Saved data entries

───

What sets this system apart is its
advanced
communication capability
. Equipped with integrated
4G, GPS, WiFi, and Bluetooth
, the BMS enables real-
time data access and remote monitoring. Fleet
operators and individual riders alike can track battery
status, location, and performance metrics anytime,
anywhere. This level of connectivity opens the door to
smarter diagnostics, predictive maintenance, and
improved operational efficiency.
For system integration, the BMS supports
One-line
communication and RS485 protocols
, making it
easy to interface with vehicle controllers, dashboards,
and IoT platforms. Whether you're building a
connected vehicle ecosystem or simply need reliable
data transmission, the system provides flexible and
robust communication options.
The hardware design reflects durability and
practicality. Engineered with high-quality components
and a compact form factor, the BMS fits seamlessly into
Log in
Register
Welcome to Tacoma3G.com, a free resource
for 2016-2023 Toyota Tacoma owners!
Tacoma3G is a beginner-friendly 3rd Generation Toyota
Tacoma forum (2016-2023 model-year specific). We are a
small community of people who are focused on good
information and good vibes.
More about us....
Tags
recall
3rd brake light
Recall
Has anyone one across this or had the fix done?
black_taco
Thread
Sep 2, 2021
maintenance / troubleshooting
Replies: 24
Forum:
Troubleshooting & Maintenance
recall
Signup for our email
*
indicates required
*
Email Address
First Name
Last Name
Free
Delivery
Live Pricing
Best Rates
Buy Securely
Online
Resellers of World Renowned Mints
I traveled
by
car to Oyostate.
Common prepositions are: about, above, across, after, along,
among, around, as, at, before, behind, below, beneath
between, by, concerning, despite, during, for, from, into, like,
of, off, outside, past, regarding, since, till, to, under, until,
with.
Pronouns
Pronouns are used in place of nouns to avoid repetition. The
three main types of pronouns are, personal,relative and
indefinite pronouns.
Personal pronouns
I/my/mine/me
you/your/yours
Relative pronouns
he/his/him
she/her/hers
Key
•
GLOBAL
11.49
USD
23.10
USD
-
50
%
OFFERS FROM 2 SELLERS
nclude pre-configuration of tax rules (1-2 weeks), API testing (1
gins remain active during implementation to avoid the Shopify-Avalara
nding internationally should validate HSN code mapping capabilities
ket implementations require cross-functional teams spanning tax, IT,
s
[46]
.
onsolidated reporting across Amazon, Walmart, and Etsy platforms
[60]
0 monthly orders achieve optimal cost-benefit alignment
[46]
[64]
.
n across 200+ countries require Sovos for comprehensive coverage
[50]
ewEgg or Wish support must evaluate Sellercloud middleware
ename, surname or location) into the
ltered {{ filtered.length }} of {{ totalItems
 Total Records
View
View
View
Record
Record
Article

───

_Requirement_: Reproduce all of the entries word for word.

_Task output_:
What sets this system apart is its
advanced
communication capability
. Equipped with integrated
4G, GPS, WiFi, and Bluetooth
, the BMS enables real-
time data access and remote monitoring. Fleet
operators and individual riders alike can track battery
status, location, and performance metrics anytime,
anywhere. This level of connectivity opens the door to
smarter diagnostics, predictive maintenance, and
improved operational efficiency.
For system integration, the BMS supports
One-line
communication and RS485 protocols
, making it
easy to interface with vehicle controllers, dashboards,
and IoT platforms. Whether you're building a
connected vehicle ecosystem or simply need reliable
data transmission, the system provides flexible and
robust communication options.
The hardware design reflects durability and
practicality. Engineered with high-quality components
and a compact form factor, the BMS fits seamlessly into
Log in
Register
Welcome to Tacoma3G.com, a free resource
for 2016-2023 Toyota Tacoma owners!
Tacoma3G is a beginner-friendly 3rd Generation Toyota
Tacoma forum (2016-2023 model-year specific). We are a
small community of people who are focused on good
information and good vibes.
More about us....
Tags
recall
3rd brake light
Recall
Has anyone one across this or had the fix done?
black_taco
Thread
Sep 2, 2021
maintenance / troubleshooting
Replies: 24
Forum:
Troubleshooting & Maintenance
recall
Signup for our email
*
indicates required
*
Email Address
First Name
Last Name
Free
Delivery
Live Pricing
Best Rates
Buy Securely
Online
Resellers of World Renowned Mints
I traveled
by
car to Oyostate.
Common prepositions are: about, above, across, after, along,
among, around, as, at, before, behind, below, beneath
between, by, concerning, despite, during, for, from, into, like,
of, off, outside, past, regarding, since, till, to, under, until,
with.
Pronouns
Pronouns are used in place of nouns to avoid repetition. The
three main types of pronouns are, personal,relative and
indefinite pronouns.
Personal pronouns
I/my/mine/me
you/your/yours
Relative pronouns
he/his/him
she/her/hers
Key
•
GLOBAL
11.49
USD
23.10
USD
-
50
%
OFFERS FROM 2 SELLERS
nclude pre-configuration of tax rules (1-2 weeks), API testing (1
gins remain active during implementation to avoid the Shopify-Avalara
nding internationally should validate HSN code mapping capabilities
ket implementations require cross-functional teams spanning tax, IT,
s
[46]
.
onsolidated reporting across Amazon, Walmart, and Etsy platforms
[60]
0 monthly orders achieve optimal cost-benefit alignment
[46]
[64]
.
n across 200+ countries require Sovos for comprehensive coverage
[50]
ewEgg or Wish support must evaluate Sellercloud middleware
ename, surname or location) into the
ltered {{ filtered.length }} of {{ totalItems
 Total Records
View
View
View
Record
Record
Article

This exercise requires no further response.